Iran claimed to have successfully tested its first supercavitation torpedo, the Hoot (Whale), on 2–3 April 2006. Some sources have speculated it is based on the Russian VA-111 Shkval supercavitation torpedo, which travels at the same speed.[9] Russian Foreign Minister Sergey Lavrov denied supplying Iran with the technology.[10]

In 2004, DARPA announced the Underwater Express program, a research and evaluation program to demonstrate the use of supercavitation for a high-speed underwater craft application. The US Navy's ultimate goal is a new class of underwater craft for littoral missions that can transport small groups of navy personnel or specialized military cargo at speeds up to 100 knots. DARPA awarded contracts to Northrop Grumman and General Dynamics Electric Boat in late 2006.[citation needed] In 2009, DARPA announced progress on a new class of submarine:

The submarine's designer, Electric Boat, is working on a one-quarter scale model for sea trials off the coast of Rhode Island. If the trials are successful, Electric Boat will begin production on a full-scale 100-foot submarine. Currently, the Navy's fastest submarine can only travel at 25 to 30 knots while submerged. But if everything goes according to plan, the Underwater Express will speed along at 100 knots, allowing the delivery of men and materiel faster than ever.[11]

A prototype ship named the Ghost, uses supercavitation to propel itself atop two struts with sharpened edges. It was designed for stealth operations by Gregory Sancoff of Juliet Marine Systems. The vessel rides smoothly in choppy water and has reached speeds of 29 knots.[12]

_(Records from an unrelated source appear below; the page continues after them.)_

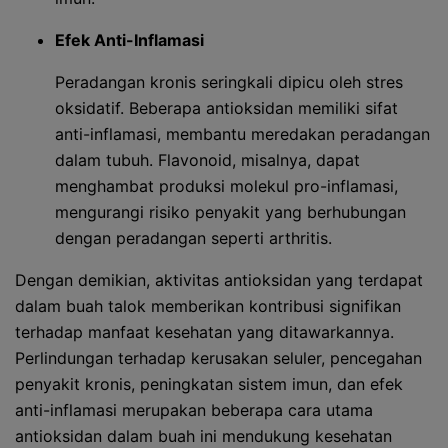
Efek Anti-Inflamasi
Peradangan kronis seringkali dipicu oleh stres
oksidatif. Beberapa antioksidan memiliki sifat
anti-inflamasi, membantu meredakan peradangan
dalam tubuh. Flavonoid, misalnya, dapat
menghambat produksi molekul pro-inflamasi,
mengurangi risiko penyakit yang berhubungan
dengan peradangan seperti arthritis.
Dengan demikian, aktivitas antioksidan yang terdapat
dalam buah talok memberikan kontribusi signifikan
terhadap manfaat kesehatan yang ditawarkannya.
Perlindungan terhadap kerusakan seluler, pencegahan
penyakit kronis, peningkatan sistem imun, dan efek
anti-inflamasi merupakan beberapa cara utama
antioksidan dalam buah ini mendukung kesehatan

The Chinese Navy[13][14][15] and US Navy[16] are reportedly working on their own supercavitating submarines using technical information obtained on the Russian VA-111 Shkval supercavitation torpedo.

A supercavitating propeller uses supercavitation to reduce water skin friction and increase propeller speed. The design is used in military applications, high-performance racing boats, and model racing boats. It operates fully submerged with wedge-shaped blades to force cavitation on the entire forward face, starting at the leading edge. Since the cavity collapses well behind the blade, the supercavitating propeller avoids spalling damage caused by cavitation, which is a problem with conventional propellers.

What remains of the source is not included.